Tell Me About It: Cheater? Stand up and face the music
Adapted from a recent online discussion.
Question: I'm not proud to admit this, but I cheated on my significant other. It's more like "having an affair," because it's still going on. The other guy is our friend, whose girlfriend is also our friend. We hang out all the time together. Anyway, we somehow started talking more and one thing led to another . . . .
We want to be together, as in, break up with our significant others and start dating.
The problem? One of his immediate family members is in a long-term relationship with one of hers (think siblings). We already know how awkward this would be. I know we should break up with our significant others, which I'm currently planning on doing, but how does the rest work out? How do we start dating without it being some huge scandal?
Answer: The scandalous behavior has already happened, so you'll just have to stand up and take it.
Break up with your (public) significant others immediately - like, tonight. Breakups don't take "planning," just guts.*
Then, take several weeks away from each other to clear your heads.
If you still want to be together at that point, then face the family with all the truth they need: "It wasn't planned, we just fell for each other. We showed horrible judgment, though, in dealing with these feelings. I'm sorry."
This isn't a golden ticket to forgiveness, since some or all of these family members might still blacklist you. The point is merely to assure people that you're not going to pile on the insults by pretending things didn't go down the way they did. It's also a good idea for your future. Wherever you end up - together or apart, in the fold or banished from it - it's best to focus on what you did, why, and whether this means either of you will do this again, versus how best to get away with it. And no "love made us do it" cop-outs; there's always more to it.
*Exception: People who leave an abuser do need to plan, carefully.
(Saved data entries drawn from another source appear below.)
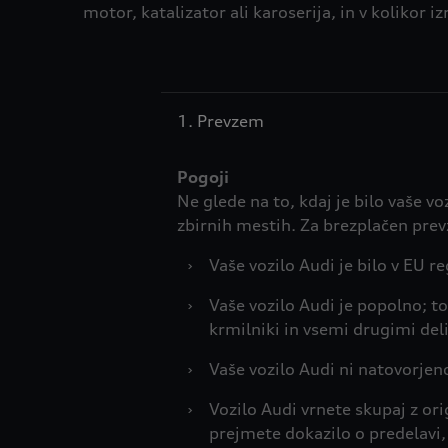
motor, katalizator ali karoserija, in v kolikor
1. Prevzem
Ne glede na to, kdaj je bilo vaše v
zbirnih mestih. Za brezplačen prev
›
Vaše vozilo Audi je bilo v EU 
›
Vaše vozilo Audi je popolno; 
krmilniki in vsemi drugimi deli
›
Vaše vozilo Audi ni natovorjeno 
›
Vozilo Audi vrnete skupaj z ori
prejmete dokazilo o predelavi, 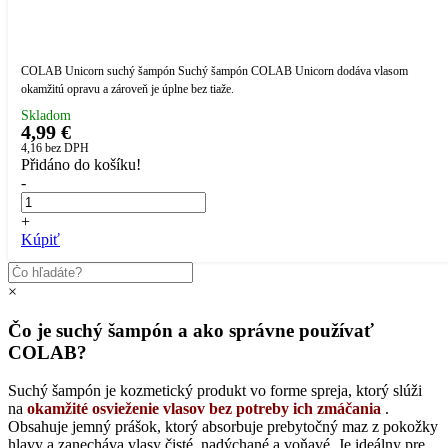
COLAB Unicorn suchý šampón Suchý šampón COLAB Unicorn dodáva vlasom
okamžitú opravu a zároveň je úplne bez tiaže.
Skladom
4,99 €
4,16
bez DPH
Přidáno do košíku!
-
+
Kúpiť
×
Čo je suchý šampón a ako správne používať
COLAB?
Suchý šampón je kozmetický produkt vo forme spreja, ktorý slúži
na
okamžité osvieženie vlasov bez potreby ich zmáčania
.
Obsahuje jemný prášok, ktorý absorbuje prebytočný maz z pokožky
hlavy a zanecháva vlasy čisté, nadýchané a voňavé. Je ideálny pre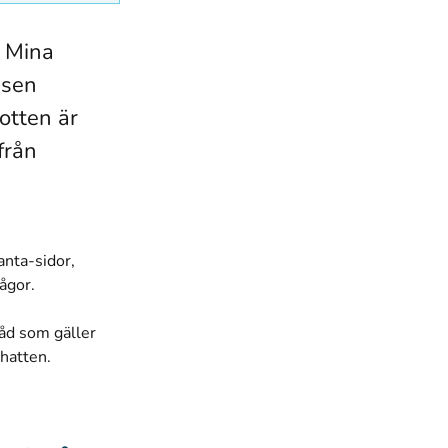
r Mina
isen
otten är
från
anta-sidor,
rågor.
åd som gäller
chatten.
Question: Just curious why you recommended a multi-week break? They seem pretty sure they want to be together - so why suffer through a hard time apart? I also am with someone I started dating as part of an affair, and people say this to me all the time. I just can't see any merit in it.
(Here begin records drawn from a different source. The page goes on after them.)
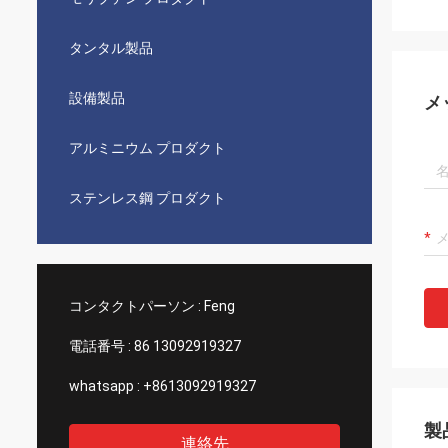
タンタル製品
設備製品
メ
アルミニウム プロダクト
ステンレス鋼 プロダクト
コンタクトパーソン :
Feng
電話番号 :
86 13092919327
whatsapp :
+8613092919327
製
連絡先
Answer: Because being on your own between relationships has a corrective effect. It helps you see what you'd do or wear or eat, when you'd go to bed, when you'd get up, what you'd watch or listen to, and on and on, without having someone else's needs, wants, and tastes to accommodate. It helps you remember who you are.
In fact, being free from old routines and limitations can feel euphoric. So: Are you sure it's this new person who makes you feel so happy, or is it just freedom from an old love that didn't fit anymore?
A break will help you tell the difference - particularly important when you're attracted to someone and thus poorly positioned to spot where you'll need to bend for this new person's needs, wants, and tastes.